Chief Secretary of Kerala
- In office 31 October 2006 – 13 September 2007
- Preceded by: John Mathai
- Succeeded by: P. J. Thomas

Personal details
- Spouse: Babu Jacob
- Profession: Civil servant

= Lizzie Jacob =

Indian civil servant

Lizzie Jacob is an Indian retired civil servant who served as Chief Secretary of the Government of Kerala from 31 October 2006 to 13 September 2007. She is a 1971-batch officer of the Indian Administrative Service (IAS).

== Career ==
Jacob served in the Government of Kerala in a number of senior administrative assignments.

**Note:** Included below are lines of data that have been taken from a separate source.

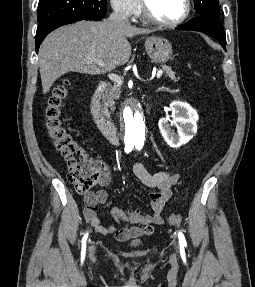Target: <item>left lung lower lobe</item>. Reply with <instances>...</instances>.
<instances>
[{
    "label": "left lung lower lobe",
    "instance_id": "obj_1",
    "mask_svg": "<svg viewBox=\"0 0 255 287\" xmlns=\"http://www.w3.org/2000/svg\"><path fill=\"white\" fill-rule=\"evenodd\" d=\"M176 29L200 31L209 34L216 38L226 50L225 31L219 19L207 15H200L191 21L178 26Z\"/></svg>",
    "mask_w": 255,
    "mask_h": 287
}]
</instances>
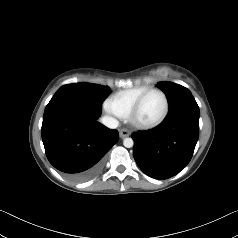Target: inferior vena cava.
<instances>
[{"mask_svg":"<svg viewBox=\"0 0 238 238\" xmlns=\"http://www.w3.org/2000/svg\"><path fill=\"white\" fill-rule=\"evenodd\" d=\"M101 123L110 129H116L119 125V122L110 116H104L101 118Z\"/></svg>","mask_w":238,"mask_h":238,"instance_id":"inferior-vena-cava-1","label":"inferior vena cava"}]
</instances>
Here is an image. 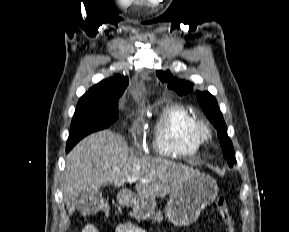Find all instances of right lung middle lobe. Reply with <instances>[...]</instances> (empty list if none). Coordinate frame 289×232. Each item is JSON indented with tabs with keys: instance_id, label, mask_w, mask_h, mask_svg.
I'll return each instance as SVG.
<instances>
[{
	"instance_id": "obj_1",
	"label": "right lung middle lobe",
	"mask_w": 289,
	"mask_h": 232,
	"mask_svg": "<svg viewBox=\"0 0 289 232\" xmlns=\"http://www.w3.org/2000/svg\"><path fill=\"white\" fill-rule=\"evenodd\" d=\"M117 98H80L74 113L66 152L86 135L108 128L119 116Z\"/></svg>"
}]
</instances>
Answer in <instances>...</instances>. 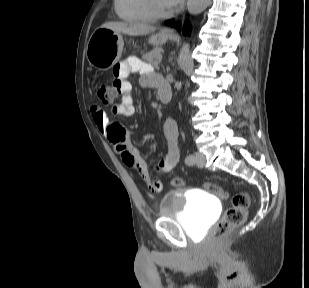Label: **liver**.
I'll use <instances>...</instances> for the list:
<instances>
[{
  "mask_svg": "<svg viewBox=\"0 0 309 288\" xmlns=\"http://www.w3.org/2000/svg\"><path fill=\"white\" fill-rule=\"evenodd\" d=\"M101 27L111 29L116 33H123L131 36L147 35L156 30L155 27L146 24H128L115 21L104 23Z\"/></svg>",
  "mask_w": 309,
  "mask_h": 288,
  "instance_id": "6515ba94",
  "label": "liver"
}]
</instances>
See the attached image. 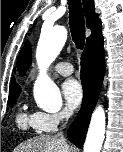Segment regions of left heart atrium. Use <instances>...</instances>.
Here are the masks:
<instances>
[{
    "instance_id": "left-heart-atrium-1",
    "label": "left heart atrium",
    "mask_w": 123,
    "mask_h": 152,
    "mask_svg": "<svg viewBox=\"0 0 123 152\" xmlns=\"http://www.w3.org/2000/svg\"><path fill=\"white\" fill-rule=\"evenodd\" d=\"M62 93L66 105L70 109L77 108L83 99V90L81 84L76 79H68L62 85Z\"/></svg>"
}]
</instances>
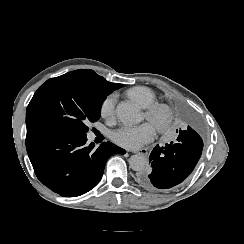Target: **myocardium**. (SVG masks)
<instances>
[{"label": "myocardium", "mask_w": 244, "mask_h": 244, "mask_svg": "<svg viewBox=\"0 0 244 244\" xmlns=\"http://www.w3.org/2000/svg\"><path fill=\"white\" fill-rule=\"evenodd\" d=\"M145 118L159 131H165L171 124L169 116L165 113L162 106L159 105H152L145 108Z\"/></svg>", "instance_id": "obj_1"}]
</instances>
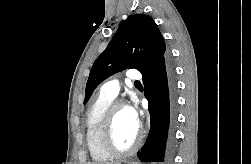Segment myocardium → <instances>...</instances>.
Returning <instances> with one entry per match:
<instances>
[{
	"label": "myocardium",
	"mask_w": 251,
	"mask_h": 164,
	"mask_svg": "<svg viewBox=\"0 0 251 164\" xmlns=\"http://www.w3.org/2000/svg\"><path fill=\"white\" fill-rule=\"evenodd\" d=\"M120 107H124V102L122 101H114L109 106L102 127V144L107 152H109L112 156H127L134 153L141 145L142 141V132L140 128L137 129V136L134 144L127 148L121 149L119 148L114 140V122L116 112Z\"/></svg>",
	"instance_id": "myocardium-1"
}]
</instances>
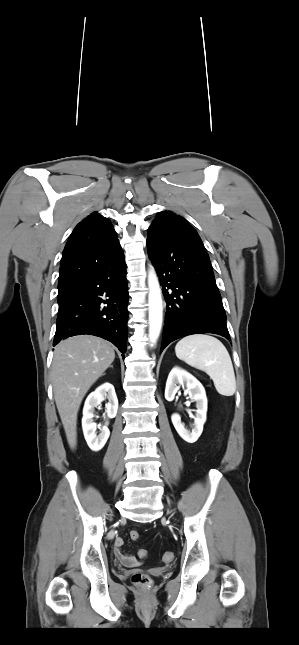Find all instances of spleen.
I'll list each match as a JSON object with an SVG mask.
<instances>
[{"instance_id": "3e777b00", "label": "spleen", "mask_w": 299, "mask_h": 645, "mask_svg": "<svg viewBox=\"0 0 299 645\" xmlns=\"http://www.w3.org/2000/svg\"><path fill=\"white\" fill-rule=\"evenodd\" d=\"M175 353L180 360L208 374L219 394L232 396L235 393L232 361L227 349L217 338L206 334L186 336L176 344Z\"/></svg>"}]
</instances>
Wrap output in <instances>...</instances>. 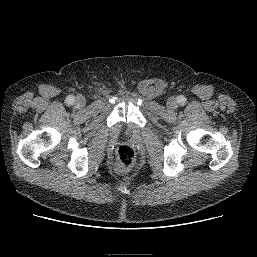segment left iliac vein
Masks as SVG:
<instances>
[{"label": "left iliac vein", "instance_id": "4c4485c4", "mask_svg": "<svg viewBox=\"0 0 257 257\" xmlns=\"http://www.w3.org/2000/svg\"><path fill=\"white\" fill-rule=\"evenodd\" d=\"M177 106H178V103H177V100L175 98L171 97L167 100L168 109L174 110V109L177 108Z\"/></svg>", "mask_w": 257, "mask_h": 257}]
</instances>
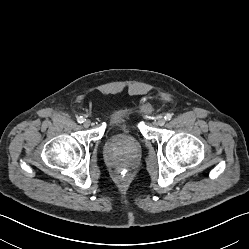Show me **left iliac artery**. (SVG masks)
Listing matches in <instances>:
<instances>
[{"label": "left iliac artery", "mask_w": 249, "mask_h": 249, "mask_svg": "<svg viewBox=\"0 0 249 249\" xmlns=\"http://www.w3.org/2000/svg\"><path fill=\"white\" fill-rule=\"evenodd\" d=\"M171 118H172V115L169 114V113H167V114L164 116V119H165L166 121L171 120Z\"/></svg>", "instance_id": "obj_1"}]
</instances>
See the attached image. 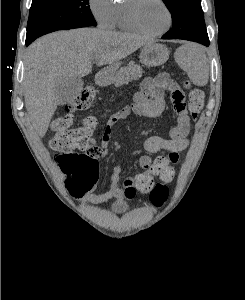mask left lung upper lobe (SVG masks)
Masks as SVG:
<instances>
[{
	"instance_id": "1",
	"label": "left lung upper lobe",
	"mask_w": 245,
	"mask_h": 300,
	"mask_svg": "<svg viewBox=\"0 0 245 300\" xmlns=\"http://www.w3.org/2000/svg\"><path fill=\"white\" fill-rule=\"evenodd\" d=\"M172 17V30L163 36L193 35L205 31L201 0H163Z\"/></svg>"
}]
</instances>
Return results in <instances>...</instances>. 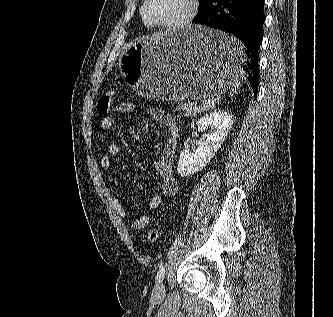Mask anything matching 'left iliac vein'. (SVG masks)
<instances>
[{"instance_id":"1","label":"left iliac vein","mask_w":333,"mask_h":317,"mask_svg":"<svg viewBox=\"0 0 333 317\" xmlns=\"http://www.w3.org/2000/svg\"><path fill=\"white\" fill-rule=\"evenodd\" d=\"M153 295L157 299H162L165 296V285L162 281L155 285Z\"/></svg>"}]
</instances>
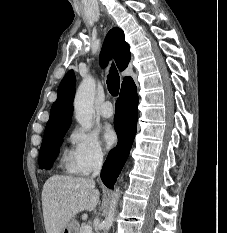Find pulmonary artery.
<instances>
[{"mask_svg":"<svg viewBox=\"0 0 227 233\" xmlns=\"http://www.w3.org/2000/svg\"><path fill=\"white\" fill-rule=\"evenodd\" d=\"M100 114L104 118H110L113 116L114 110L111 102L105 101L104 103H102V105L100 106Z\"/></svg>","mask_w":227,"mask_h":233,"instance_id":"pulmonary-artery-1","label":"pulmonary artery"}]
</instances>
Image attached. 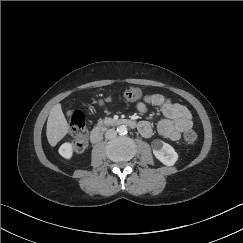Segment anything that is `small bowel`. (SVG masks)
<instances>
[{
	"instance_id": "c3829d8e",
	"label": "small bowel",
	"mask_w": 243,
	"mask_h": 243,
	"mask_svg": "<svg viewBox=\"0 0 243 243\" xmlns=\"http://www.w3.org/2000/svg\"><path fill=\"white\" fill-rule=\"evenodd\" d=\"M105 102H111V98L101 100L100 106ZM148 107L160 108L165 116L156 126L157 133L164 138L178 140L181 134L193 125L191 113L185 106L173 102L160 93H149L136 103V108L140 112H146ZM138 130L144 137H151L153 134V126L149 121L140 122Z\"/></svg>"
}]
</instances>
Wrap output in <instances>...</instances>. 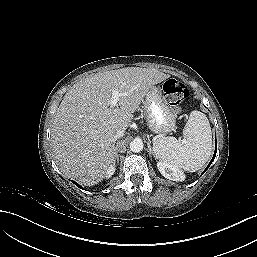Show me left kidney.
<instances>
[{
    "instance_id": "obj_1",
    "label": "left kidney",
    "mask_w": 257,
    "mask_h": 257,
    "mask_svg": "<svg viewBox=\"0 0 257 257\" xmlns=\"http://www.w3.org/2000/svg\"><path fill=\"white\" fill-rule=\"evenodd\" d=\"M158 170L167 179L173 181H182L185 179V175L181 170L172 166L166 162L160 161L157 163Z\"/></svg>"
}]
</instances>
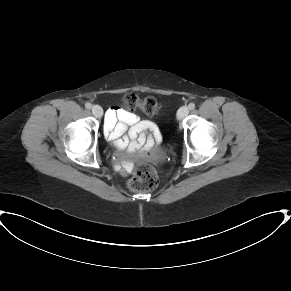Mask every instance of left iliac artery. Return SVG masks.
<instances>
[{
    "instance_id": "obj_1",
    "label": "left iliac artery",
    "mask_w": 291,
    "mask_h": 291,
    "mask_svg": "<svg viewBox=\"0 0 291 291\" xmlns=\"http://www.w3.org/2000/svg\"><path fill=\"white\" fill-rule=\"evenodd\" d=\"M190 110H193L195 108V104L193 102L189 103L188 105Z\"/></svg>"
}]
</instances>
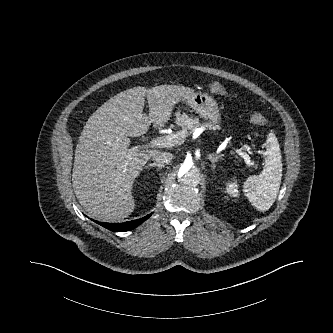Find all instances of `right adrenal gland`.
<instances>
[{"label": "right adrenal gland", "mask_w": 333, "mask_h": 333, "mask_svg": "<svg viewBox=\"0 0 333 333\" xmlns=\"http://www.w3.org/2000/svg\"><path fill=\"white\" fill-rule=\"evenodd\" d=\"M149 167H157L159 169H162V167H164L163 164H157V163H151V164H148L147 166H145V168H149Z\"/></svg>", "instance_id": "2a0ac1e0"}]
</instances>
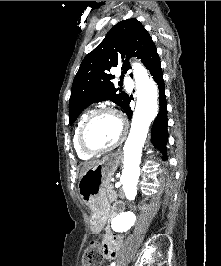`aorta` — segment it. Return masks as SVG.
Returning a JSON list of instances; mask_svg holds the SVG:
<instances>
[{"instance_id": "aorta-1", "label": "aorta", "mask_w": 221, "mask_h": 266, "mask_svg": "<svg viewBox=\"0 0 221 266\" xmlns=\"http://www.w3.org/2000/svg\"><path fill=\"white\" fill-rule=\"evenodd\" d=\"M133 75L136 83L137 102L132 118L131 129L124 144V170L121 183L125 196L134 200L140 176L142 148L145 144L151 122L158 111V88L148 71L140 63H133ZM135 221L131 212H123L112 221L114 231L128 230Z\"/></svg>"}]
</instances>
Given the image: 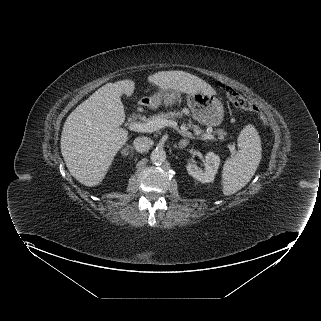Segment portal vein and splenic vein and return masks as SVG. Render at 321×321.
Listing matches in <instances>:
<instances>
[{"label":"portal vein and splenic vein","instance_id":"obj_1","mask_svg":"<svg viewBox=\"0 0 321 321\" xmlns=\"http://www.w3.org/2000/svg\"><path fill=\"white\" fill-rule=\"evenodd\" d=\"M165 126H171L177 129L176 122L170 121V120H162V119H154V120L147 121L146 123L133 122L129 125V129L132 131L143 133V132H153ZM179 133L183 136L194 138V135L189 131L180 130ZM196 135H199V133H196ZM198 138L211 140V139H214V136L208 133V134H202ZM229 148L231 149V151H234L235 149V147L232 145H229Z\"/></svg>","mask_w":321,"mask_h":321}]
</instances>
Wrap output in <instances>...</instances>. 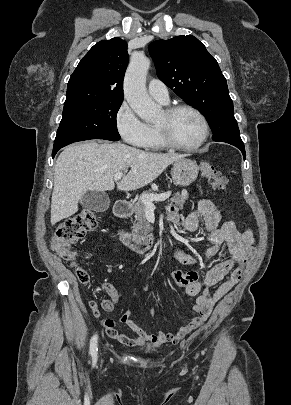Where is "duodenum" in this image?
Segmentation results:
<instances>
[{"label": "duodenum", "mask_w": 291, "mask_h": 405, "mask_svg": "<svg viewBox=\"0 0 291 405\" xmlns=\"http://www.w3.org/2000/svg\"><path fill=\"white\" fill-rule=\"evenodd\" d=\"M115 216L118 220H123L131 213V204L125 200H119L114 208ZM118 234L121 241L130 249L138 253H145L153 246L154 240L150 235H135L121 225L118 226Z\"/></svg>", "instance_id": "duodenum-1"}]
</instances>
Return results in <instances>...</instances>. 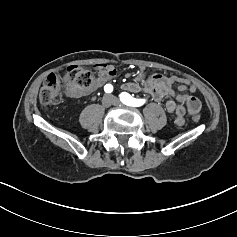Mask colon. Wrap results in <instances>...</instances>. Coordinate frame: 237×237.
I'll list each match as a JSON object with an SVG mask.
<instances>
[{"mask_svg": "<svg viewBox=\"0 0 237 237\" xmlns=\"http://www.w3.org/2000/svg\"><path fill=\"white\" fill-rule=\"evenodd\" d=\"M66 84L75 89H85L94 82L93 74L77 66H71L66 72ZM62 81L55 74H50L45 79L39 93V101L43 106L56 105L62 100L61 96ZM192 119L195 122L200 120L198 112L193 113Z\"/></svg>", "mask_w": 237, "mask_h": 237, "instance_id": "obj_1", "label": "colon"}]
</instances>
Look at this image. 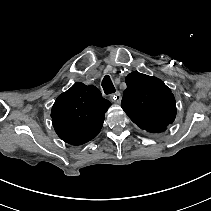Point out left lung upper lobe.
Returning a JSON list of instances; mask_svg holds the SVG:
<instances>
[{
  "mask_svg": "<svg viewBox=\"0 0 211 211\" xmlns=\"http://www.w3.org/2000/svg\"><path fill=\"white\" fill-rule=\"evenodd\" d=\"M121 106L141 129L160 133L176 117V102L171 90L156 77L132 72L126 77Z\"/></svg>",
  "mask_w": 211,
  "mask_h": 211,
  "instance_id": "1",
  "label": "left lung upper lobe"
}]
</instances>
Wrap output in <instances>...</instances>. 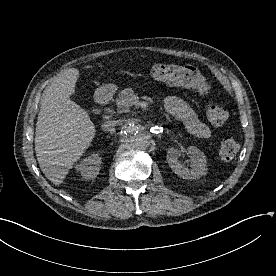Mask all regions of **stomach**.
<instances>
[{
	"instance_id": "obj_1",
	"label": "stomach",
	"mask_w": 276,
	"mask_h": 276,
	"mask_svg": "<svg viewBox=\"0 0 276 276\" xmlns=\"http://www.w3.org/2000/svg\"><path fill=\"white\" fill-rule=\"evenodd\" d=\"M117 90V86L114 84H106L97 88L96 95L99 97L113 94Z\"/></svg>"
}]
</instances>
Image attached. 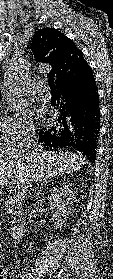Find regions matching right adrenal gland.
I'll list each match as a JSON object with an SVG mask.
<instances>
[{"mask_svg": "<svg viewBox=\"0 0 113 279\" xmlns=\"http://www.w3.org/2000/svg\"><path fill=\"white\" fill-rule=\"evenodd\" d=\"M46 183H47V180L44 181V182H42V183L40 184V190H39L38 193L36 194L35 198H37V197L39 196V194H40L41 191H42L43 186H44ZM37 185H38V184H37ZM38 187H39V185H38Z\"/></svg>", "mask_w": 113, "mask_h": 279, "instance_id": "obj_1", "label": "right adrenal gland"}]
</instances>
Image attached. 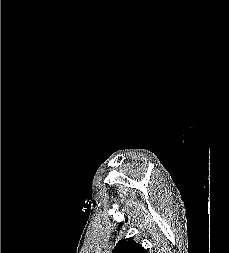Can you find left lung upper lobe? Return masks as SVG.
Segmentation results:
<instances>
[{"label":"left lung upper lobe","instance_id":"left-lung-upper-lobe-1","mask_svg":"<svg viewBox=\"0 0 229 253\" xmlns=\"http://www.w3.org/2000/svg\"><path fill=\"white\" fill-rule=\"evenodd\" d=\"M112 253H147L146 250L140 245L136 244L132 238L127 240H120L115 246Z\"/></svg>","mask_w":229,"mask_h":253}]
</instances>
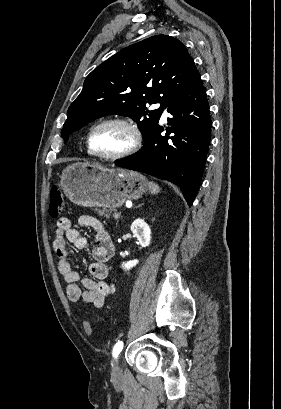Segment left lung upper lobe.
<instances>
[{"instance_id": "left-lung-upper-lobe-1", "label": "left lung upper lobe", "mask_w": 281, "mask_h": 409, "mask_svg": "<svg viewBox=\"0 0 281 409\" xmlns=\"http://www.w3.org/2000/svg\"><path fill=\"white\" fill-rule=\"evenodd\" d=\"M197 69L179 40L156 35L119 51L95 68L70 105L61 135L109 114L129 116L147 138L158 125L163 108L191 83ZM161 103L156 110L146 105ZM148 116V117H147Z\"/></svg>"}]
</instances>
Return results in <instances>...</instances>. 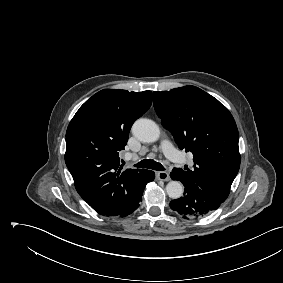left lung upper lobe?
Segmentation results:
<instances>
[{"mask_svg": "<svg viewBox=\"0 0 283 283\" xmlns=\"http://www.w3.org/2000/svg\"><path fill=\"white\" fill-rule=\"evenodd\" d=\"M154 108L177 145L193 154L194 166L174 168L182 181L220 202L229 195L240 167L239 134L229 110L195 86L153 92Z\"/></svg>", "mask_w": 283, "mask_h": 283, "instance_id": "left-lung-upper-lobe-1", "label": "left lung upper lobe"}]
</instances>
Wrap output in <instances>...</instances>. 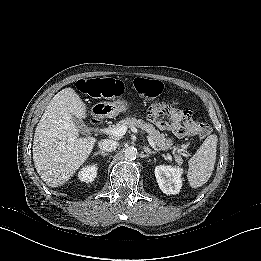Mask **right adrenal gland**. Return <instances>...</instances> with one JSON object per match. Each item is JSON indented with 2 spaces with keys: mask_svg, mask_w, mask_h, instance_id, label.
I'll list each match as a JSON object with an SVG mask.
<instances>
[{
  "mask_svg": "<svg viewBox=\"0 0 261 261\" xmlns=\"http://www.w3.org/2000/svg\"><path fill=\"white\" fill-rule=\"evenodd\" d=\"M98 154H100V155H102V156H105V155H106V153H104L103 151L96 152L94 155H98Z\"/></svg>",
  "mask_w": 261,
  "mask_h": 261,
  "instance_id": "1",
  "label": "right adrenal gland"
}]
</instances>
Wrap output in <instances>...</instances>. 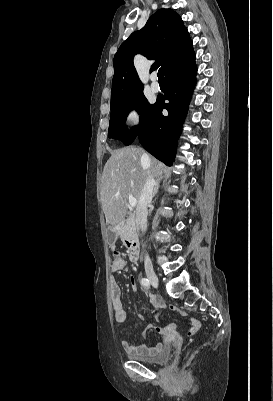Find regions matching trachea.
Returning a JSON list of instances; mask_svg holds the SVG:
<instances>
[{"label": "trachea", "instance_id": "obj_1", "mask_svg": "<svg viewBox=\"0 0 273 401\" xmlns=\"http://www.w3.org/2000/svg\"><path fill=\"white\" fill-rule=\"evenodd\" d=\"M158 80L159 81H165V77H164V73H163L162 68H159V70H158Z\"/></svg>", "mask_w": 273, "mask_h": 401}]
</instances>
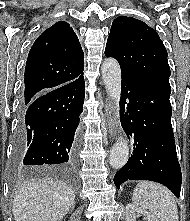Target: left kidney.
I'll return each mask as SVG.
<instances>
[{
	"instance_id": "obj_1",
	"label": "left kidney",
	"mask_w": 190,
	"mask_h": 221,
	"mask_svg": "<svg viewBox=\"0 0 190 221\" xmlns=\"http://www.w3.org/2000/svg\"><path fill=\"white\" fill-rule=\"evenodd\" d=\"M141 215H143L147 221H158L154 215L150 214L146 210L139 209L133 204H127L126 221H136V218Z\"/></svg>"
}]
</instances>
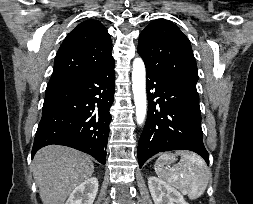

In the early 1980s she served as Director of the state's Directorate of Collegiate Education, with official succession lists recording her tenure from January 1982 to January 1983.

By 2004 she was serving as Principal Secretary in the Government of Kerala's Power Department.

== Chief Secretary of Kerala ==
Jacob became Chief Secretary of Kerala on 31 October 2006 and served until 13 September 2007.

In September 2007 she went on leave and sought voluntary retirement from service, due to public disagreement with Chief Minister V. S. Achuthanandan over the construction of a helipad for a prime ministerial visit at Ponmudi.

== Personal life ==
Jacob is married to IAS officer Babu Jacob, who also served as Chief Secretary of Kerala (2004–2005).